Data excerpts:
——
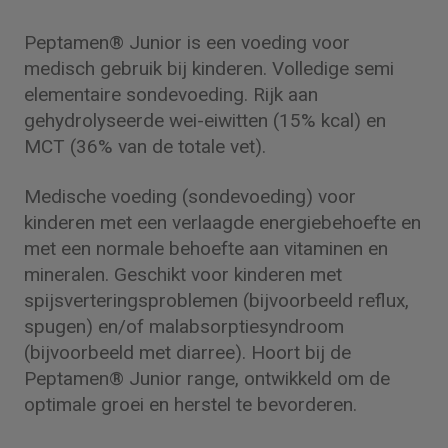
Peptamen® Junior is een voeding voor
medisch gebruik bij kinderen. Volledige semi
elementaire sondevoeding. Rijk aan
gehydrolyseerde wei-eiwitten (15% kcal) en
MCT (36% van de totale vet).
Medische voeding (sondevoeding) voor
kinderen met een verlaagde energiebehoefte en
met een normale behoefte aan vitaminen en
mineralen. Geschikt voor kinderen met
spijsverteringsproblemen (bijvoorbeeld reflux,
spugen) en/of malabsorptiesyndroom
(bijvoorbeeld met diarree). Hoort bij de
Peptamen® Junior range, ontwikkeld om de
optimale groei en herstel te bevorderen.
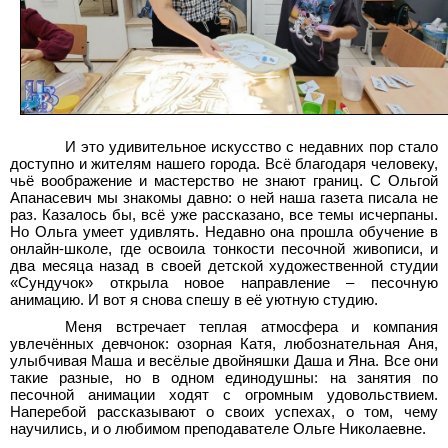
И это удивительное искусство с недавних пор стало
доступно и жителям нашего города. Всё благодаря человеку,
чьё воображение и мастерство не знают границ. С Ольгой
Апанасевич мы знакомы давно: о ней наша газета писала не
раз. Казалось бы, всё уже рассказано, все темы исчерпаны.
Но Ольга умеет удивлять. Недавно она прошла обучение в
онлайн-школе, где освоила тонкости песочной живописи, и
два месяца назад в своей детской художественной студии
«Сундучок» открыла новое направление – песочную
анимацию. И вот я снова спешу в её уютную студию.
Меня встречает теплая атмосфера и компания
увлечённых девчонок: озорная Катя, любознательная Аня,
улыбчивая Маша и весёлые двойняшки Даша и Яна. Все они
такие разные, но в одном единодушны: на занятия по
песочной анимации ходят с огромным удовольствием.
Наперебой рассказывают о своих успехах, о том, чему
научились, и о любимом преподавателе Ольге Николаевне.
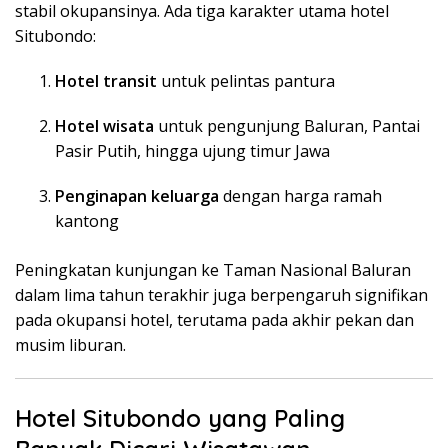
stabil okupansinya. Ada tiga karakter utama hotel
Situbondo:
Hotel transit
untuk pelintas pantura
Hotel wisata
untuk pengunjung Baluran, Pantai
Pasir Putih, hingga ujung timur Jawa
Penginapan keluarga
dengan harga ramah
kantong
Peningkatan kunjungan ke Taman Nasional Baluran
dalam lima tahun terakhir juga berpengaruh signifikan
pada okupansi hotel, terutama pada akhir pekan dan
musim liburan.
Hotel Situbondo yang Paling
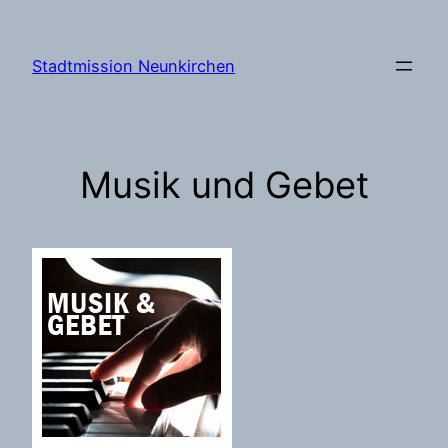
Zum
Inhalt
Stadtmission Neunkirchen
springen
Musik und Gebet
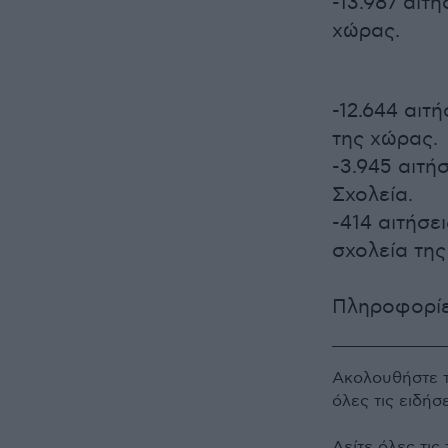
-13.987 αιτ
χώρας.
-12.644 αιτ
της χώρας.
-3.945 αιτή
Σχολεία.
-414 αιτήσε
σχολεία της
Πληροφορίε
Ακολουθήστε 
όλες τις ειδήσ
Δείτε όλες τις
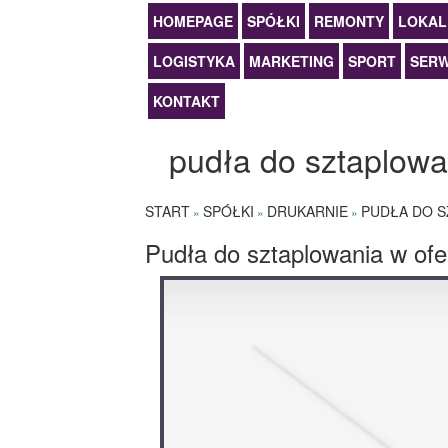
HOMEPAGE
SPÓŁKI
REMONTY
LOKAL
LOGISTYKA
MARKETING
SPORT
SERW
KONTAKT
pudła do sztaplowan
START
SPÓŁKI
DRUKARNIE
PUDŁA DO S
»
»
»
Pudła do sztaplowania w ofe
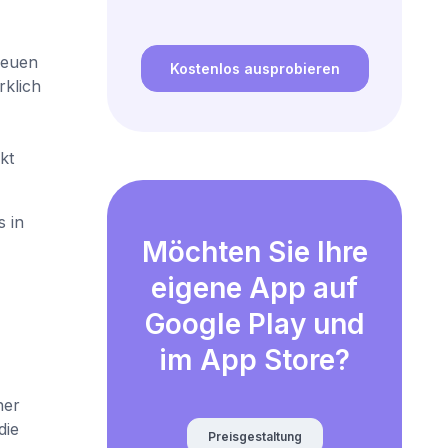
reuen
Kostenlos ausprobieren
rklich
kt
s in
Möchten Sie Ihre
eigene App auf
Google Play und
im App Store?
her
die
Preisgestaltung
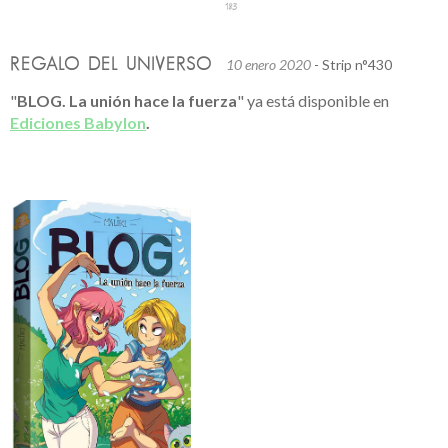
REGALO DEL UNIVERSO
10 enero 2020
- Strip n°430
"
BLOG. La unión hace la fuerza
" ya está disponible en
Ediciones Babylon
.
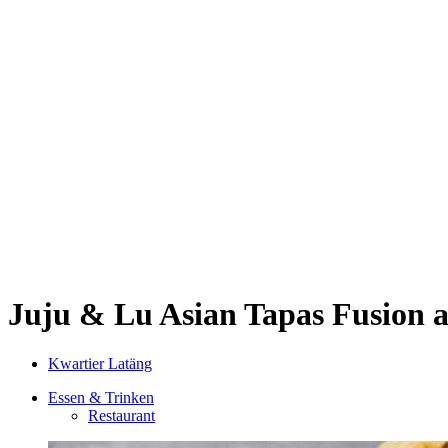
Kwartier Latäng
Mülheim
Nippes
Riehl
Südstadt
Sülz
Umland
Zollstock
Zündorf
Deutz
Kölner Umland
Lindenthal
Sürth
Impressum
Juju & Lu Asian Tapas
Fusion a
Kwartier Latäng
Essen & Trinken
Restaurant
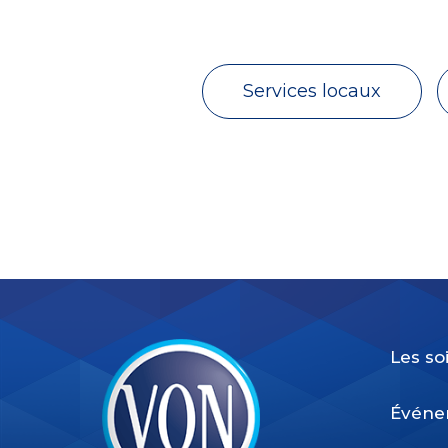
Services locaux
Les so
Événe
——
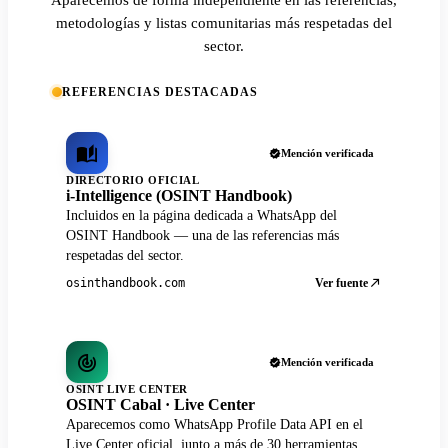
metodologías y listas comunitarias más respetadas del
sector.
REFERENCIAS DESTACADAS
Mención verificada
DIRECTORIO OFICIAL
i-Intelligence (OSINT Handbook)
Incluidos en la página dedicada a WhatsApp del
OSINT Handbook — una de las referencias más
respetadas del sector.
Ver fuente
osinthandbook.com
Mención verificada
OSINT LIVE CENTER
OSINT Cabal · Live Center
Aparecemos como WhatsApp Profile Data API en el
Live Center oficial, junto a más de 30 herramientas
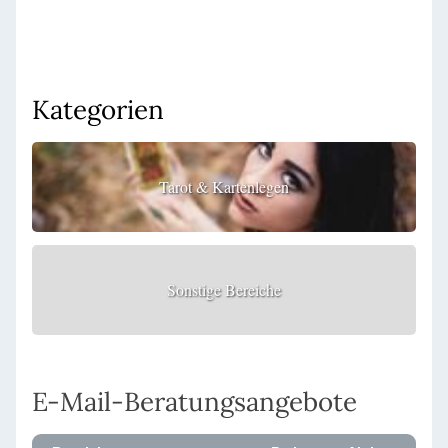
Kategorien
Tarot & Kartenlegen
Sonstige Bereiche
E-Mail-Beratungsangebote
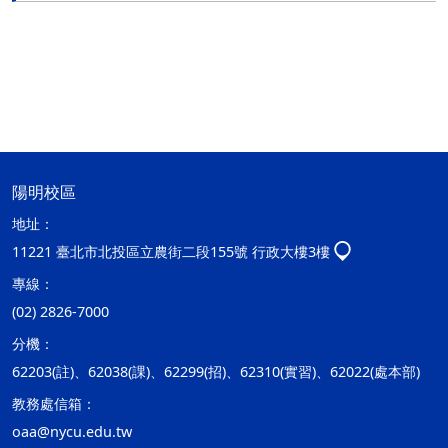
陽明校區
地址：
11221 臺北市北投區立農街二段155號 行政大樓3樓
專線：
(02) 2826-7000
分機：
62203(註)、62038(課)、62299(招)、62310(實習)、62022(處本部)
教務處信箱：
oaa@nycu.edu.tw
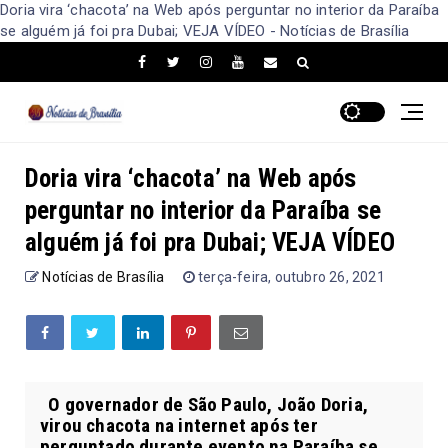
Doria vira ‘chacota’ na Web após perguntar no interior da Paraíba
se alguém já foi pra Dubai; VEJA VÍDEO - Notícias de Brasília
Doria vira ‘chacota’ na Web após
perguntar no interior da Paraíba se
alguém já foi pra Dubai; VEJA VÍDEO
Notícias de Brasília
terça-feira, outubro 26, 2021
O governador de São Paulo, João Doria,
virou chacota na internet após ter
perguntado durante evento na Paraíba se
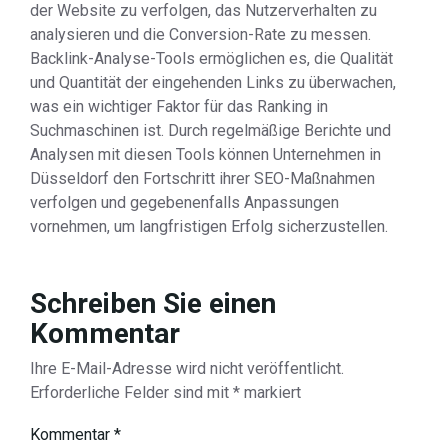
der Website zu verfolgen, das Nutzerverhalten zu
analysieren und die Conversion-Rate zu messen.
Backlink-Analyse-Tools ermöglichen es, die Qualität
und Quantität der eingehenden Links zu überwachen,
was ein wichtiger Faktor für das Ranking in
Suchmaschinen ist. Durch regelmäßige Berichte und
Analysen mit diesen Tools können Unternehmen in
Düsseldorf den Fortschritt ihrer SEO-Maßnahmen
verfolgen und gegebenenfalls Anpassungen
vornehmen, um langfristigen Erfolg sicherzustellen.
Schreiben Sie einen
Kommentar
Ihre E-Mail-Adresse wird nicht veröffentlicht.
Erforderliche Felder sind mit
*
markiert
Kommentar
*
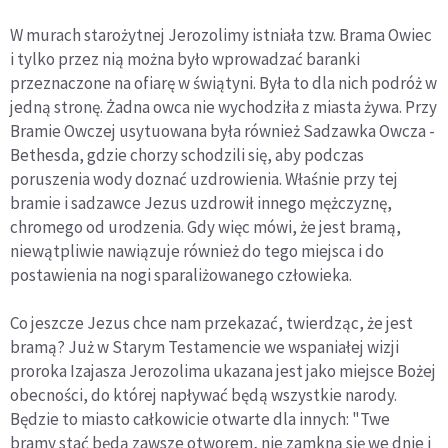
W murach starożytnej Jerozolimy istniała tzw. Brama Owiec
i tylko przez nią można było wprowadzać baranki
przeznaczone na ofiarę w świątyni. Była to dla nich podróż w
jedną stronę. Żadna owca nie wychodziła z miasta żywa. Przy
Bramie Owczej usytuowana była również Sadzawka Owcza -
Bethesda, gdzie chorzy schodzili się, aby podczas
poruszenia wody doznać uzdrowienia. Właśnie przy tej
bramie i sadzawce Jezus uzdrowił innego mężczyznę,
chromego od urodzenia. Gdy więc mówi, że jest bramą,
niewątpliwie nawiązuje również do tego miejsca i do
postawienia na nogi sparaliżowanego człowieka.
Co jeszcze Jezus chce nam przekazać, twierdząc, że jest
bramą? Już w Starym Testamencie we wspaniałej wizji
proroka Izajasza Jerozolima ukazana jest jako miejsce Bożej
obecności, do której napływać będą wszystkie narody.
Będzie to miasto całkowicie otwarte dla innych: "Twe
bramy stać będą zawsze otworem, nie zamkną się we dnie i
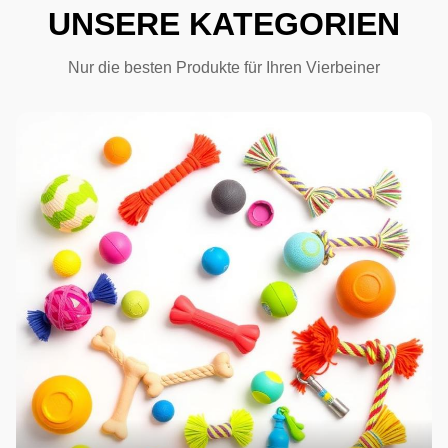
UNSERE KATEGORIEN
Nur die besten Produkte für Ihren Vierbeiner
——
● REQUIREMENT
From the entries above, give again exactly the lines running from the line with "Peptamen® Junior is een voeding voor" to the line with "spugen) en/of malabsorptiesyndroom"; include both of those lines.

● RESULT FOR THIS TASK
Peptamen® Junior is een voeding voor
medisch gebruik bij kinderen. Volledige semi
elementaire sondevoeding. Rijk aan
gehydrolyseerde wei-eiwitten (15% kcal) en
MCT (36% van de totale vet).
Medische voeding (sondevoeding) voor
kinderen met een verlaagde energiebehoefte en
met een normale behoefte aan vitaminen en
mineralen. Geschikt voor kinderen met
spijsverteringsproblemen (bijvoorbeeld reflux,
spugen) en/of malabsorptiesyndroom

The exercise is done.